> _Task instructions_
Every line below from the one containing "tekst & billeder 2014 (207, 240)" through the one containing "Vest-Grækenland (180, 1021)" must be transcribed exactly. Omit all lines outside that stretch.

> _Data to examine_

* * * * * * *

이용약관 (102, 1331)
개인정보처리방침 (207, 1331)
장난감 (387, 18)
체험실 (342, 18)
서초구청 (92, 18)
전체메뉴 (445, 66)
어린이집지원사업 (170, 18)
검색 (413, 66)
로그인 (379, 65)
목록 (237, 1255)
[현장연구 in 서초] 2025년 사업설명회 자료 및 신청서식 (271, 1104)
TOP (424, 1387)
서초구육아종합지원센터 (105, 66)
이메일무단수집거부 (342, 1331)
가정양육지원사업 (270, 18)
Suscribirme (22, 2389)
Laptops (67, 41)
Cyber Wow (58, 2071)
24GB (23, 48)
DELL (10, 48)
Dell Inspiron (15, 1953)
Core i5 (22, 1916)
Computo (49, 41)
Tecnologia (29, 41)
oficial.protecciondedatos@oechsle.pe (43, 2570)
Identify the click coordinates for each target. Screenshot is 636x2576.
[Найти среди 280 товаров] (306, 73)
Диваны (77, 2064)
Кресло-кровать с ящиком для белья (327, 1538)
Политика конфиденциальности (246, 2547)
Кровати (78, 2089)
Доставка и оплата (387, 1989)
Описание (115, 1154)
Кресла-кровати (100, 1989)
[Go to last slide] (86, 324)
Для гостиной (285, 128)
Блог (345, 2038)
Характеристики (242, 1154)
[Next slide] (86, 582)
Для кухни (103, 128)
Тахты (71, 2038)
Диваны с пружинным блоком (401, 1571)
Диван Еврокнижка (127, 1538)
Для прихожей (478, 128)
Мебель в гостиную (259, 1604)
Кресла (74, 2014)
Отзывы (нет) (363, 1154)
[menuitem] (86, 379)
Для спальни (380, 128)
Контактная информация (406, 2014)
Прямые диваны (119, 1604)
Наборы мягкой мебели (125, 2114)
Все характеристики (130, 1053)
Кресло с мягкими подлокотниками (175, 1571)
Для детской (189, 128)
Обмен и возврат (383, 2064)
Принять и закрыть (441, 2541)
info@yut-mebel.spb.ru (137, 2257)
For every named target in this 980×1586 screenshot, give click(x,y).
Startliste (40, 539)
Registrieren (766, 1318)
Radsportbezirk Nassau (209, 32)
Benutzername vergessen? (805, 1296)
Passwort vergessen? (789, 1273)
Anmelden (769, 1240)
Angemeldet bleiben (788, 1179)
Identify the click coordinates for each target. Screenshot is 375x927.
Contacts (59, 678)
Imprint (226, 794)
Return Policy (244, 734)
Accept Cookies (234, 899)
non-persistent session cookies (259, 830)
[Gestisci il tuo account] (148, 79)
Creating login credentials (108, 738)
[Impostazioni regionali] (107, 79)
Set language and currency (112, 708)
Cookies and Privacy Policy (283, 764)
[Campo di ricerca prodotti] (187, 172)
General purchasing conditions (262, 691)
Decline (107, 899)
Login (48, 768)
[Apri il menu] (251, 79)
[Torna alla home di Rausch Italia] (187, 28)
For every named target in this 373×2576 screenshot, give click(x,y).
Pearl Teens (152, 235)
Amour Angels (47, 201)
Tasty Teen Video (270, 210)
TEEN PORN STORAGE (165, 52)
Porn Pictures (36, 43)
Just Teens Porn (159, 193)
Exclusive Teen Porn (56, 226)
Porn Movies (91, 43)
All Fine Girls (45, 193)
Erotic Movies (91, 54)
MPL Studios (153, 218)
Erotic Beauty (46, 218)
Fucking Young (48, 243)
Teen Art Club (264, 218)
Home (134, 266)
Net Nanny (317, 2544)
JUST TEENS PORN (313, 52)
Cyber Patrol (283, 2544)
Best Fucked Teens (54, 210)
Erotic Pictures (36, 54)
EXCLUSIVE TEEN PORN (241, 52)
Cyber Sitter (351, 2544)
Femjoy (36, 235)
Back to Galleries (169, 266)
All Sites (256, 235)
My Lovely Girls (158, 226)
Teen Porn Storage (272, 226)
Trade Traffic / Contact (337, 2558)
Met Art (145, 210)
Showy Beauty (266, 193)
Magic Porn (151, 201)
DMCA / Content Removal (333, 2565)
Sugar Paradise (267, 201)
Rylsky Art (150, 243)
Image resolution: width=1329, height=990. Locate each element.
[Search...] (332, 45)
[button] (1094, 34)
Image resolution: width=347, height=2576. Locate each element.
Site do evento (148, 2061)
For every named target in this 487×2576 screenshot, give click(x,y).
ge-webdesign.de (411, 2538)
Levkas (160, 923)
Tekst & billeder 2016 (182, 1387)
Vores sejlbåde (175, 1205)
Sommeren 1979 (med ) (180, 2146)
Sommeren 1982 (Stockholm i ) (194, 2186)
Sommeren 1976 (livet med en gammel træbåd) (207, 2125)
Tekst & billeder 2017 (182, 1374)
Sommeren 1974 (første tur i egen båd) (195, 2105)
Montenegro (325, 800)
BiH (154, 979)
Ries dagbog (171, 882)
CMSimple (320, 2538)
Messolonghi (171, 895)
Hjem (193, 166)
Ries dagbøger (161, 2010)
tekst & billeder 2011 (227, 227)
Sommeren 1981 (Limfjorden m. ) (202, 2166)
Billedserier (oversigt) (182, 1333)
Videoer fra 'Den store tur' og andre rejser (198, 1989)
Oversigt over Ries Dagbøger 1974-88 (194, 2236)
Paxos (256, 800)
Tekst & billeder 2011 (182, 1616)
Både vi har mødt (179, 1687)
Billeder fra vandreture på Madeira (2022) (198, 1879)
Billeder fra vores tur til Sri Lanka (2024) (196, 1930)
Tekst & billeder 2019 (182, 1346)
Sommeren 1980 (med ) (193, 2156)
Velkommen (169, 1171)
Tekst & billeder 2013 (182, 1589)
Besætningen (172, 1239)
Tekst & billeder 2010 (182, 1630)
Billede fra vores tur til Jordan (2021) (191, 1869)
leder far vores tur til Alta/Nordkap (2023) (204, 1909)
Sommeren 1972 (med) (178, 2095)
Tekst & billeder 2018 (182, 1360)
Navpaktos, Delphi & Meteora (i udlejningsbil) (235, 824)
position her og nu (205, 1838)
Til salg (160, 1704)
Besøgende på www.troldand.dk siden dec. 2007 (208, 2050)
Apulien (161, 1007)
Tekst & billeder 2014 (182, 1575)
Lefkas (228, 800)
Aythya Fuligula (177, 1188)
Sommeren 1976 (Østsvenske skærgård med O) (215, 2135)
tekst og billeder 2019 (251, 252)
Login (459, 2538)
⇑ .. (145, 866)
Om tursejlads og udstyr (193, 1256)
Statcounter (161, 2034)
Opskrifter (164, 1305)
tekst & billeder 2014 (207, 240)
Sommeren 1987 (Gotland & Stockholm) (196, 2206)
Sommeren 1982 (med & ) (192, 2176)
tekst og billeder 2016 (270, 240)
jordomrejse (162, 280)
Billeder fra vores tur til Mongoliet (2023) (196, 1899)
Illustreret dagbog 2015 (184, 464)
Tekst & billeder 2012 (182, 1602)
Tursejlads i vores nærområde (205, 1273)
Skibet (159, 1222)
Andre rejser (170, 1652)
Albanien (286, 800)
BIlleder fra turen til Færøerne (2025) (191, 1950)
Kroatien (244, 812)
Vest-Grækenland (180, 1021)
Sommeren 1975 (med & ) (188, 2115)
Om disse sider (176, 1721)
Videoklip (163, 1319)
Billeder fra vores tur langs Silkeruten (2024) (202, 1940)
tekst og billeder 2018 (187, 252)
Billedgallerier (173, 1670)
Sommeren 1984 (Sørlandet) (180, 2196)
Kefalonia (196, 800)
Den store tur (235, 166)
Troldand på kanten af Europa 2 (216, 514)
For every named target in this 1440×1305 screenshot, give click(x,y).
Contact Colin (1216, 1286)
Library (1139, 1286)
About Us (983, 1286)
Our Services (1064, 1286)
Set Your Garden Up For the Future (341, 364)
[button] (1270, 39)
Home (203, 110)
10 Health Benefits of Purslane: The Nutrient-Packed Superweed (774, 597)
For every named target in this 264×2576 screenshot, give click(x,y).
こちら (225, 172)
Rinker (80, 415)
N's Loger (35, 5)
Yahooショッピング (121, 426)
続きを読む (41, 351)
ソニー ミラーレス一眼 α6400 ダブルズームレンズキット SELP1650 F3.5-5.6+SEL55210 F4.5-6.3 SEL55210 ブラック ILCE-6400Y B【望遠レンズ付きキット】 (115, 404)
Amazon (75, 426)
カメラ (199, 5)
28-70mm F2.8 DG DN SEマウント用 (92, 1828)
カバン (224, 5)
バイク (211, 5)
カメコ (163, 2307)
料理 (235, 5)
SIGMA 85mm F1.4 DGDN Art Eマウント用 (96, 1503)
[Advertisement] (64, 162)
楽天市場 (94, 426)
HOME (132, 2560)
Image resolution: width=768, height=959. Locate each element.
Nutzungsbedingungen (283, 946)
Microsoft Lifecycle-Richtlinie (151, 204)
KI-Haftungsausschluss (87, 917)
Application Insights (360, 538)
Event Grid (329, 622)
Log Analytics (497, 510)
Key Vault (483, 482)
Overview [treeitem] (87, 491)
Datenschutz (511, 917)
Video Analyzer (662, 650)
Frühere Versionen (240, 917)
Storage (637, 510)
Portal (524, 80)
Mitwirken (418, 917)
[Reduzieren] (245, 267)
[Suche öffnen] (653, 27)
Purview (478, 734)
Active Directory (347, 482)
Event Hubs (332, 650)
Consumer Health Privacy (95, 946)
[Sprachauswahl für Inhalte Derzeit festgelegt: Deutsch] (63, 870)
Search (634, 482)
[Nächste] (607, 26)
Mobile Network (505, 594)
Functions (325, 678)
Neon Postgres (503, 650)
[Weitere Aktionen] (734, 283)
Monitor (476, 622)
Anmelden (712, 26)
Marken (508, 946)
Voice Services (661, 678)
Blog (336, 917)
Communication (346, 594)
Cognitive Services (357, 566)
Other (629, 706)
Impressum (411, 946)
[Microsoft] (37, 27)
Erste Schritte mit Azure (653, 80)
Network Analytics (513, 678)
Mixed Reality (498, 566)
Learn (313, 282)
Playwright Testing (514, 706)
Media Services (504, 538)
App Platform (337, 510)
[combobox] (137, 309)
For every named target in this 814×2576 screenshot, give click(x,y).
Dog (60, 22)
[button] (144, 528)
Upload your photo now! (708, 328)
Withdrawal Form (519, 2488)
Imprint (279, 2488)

* * * * * * *

> _Solution to this exercise_
tekst & billeder 2014 (207, 240)
Sommeren 1987 (Gotland & Stockholm) (196, 2206)
Sommeren 1982 (med & ) (192, 2176)
tekst og billeder 2016 (270, 240)
jordomrejse (162, 280)
Billeder fra vores tur til Mongoliet (2023) (196, 1899)
Illustreret dagbog 2015 (184, 464)
Tekst & billeder 2012 (182, 1602)
Tursejlads i vores nærområde (205, 1273)
Skibet (159, 1222)
Andre rejser (170, 1652)
Albanien (286, 800)
BIlleder fra turen til Færøerne (2025) (191, 1950)
Kroatien (244, 812)
Vest-Grækenland (180, 1021)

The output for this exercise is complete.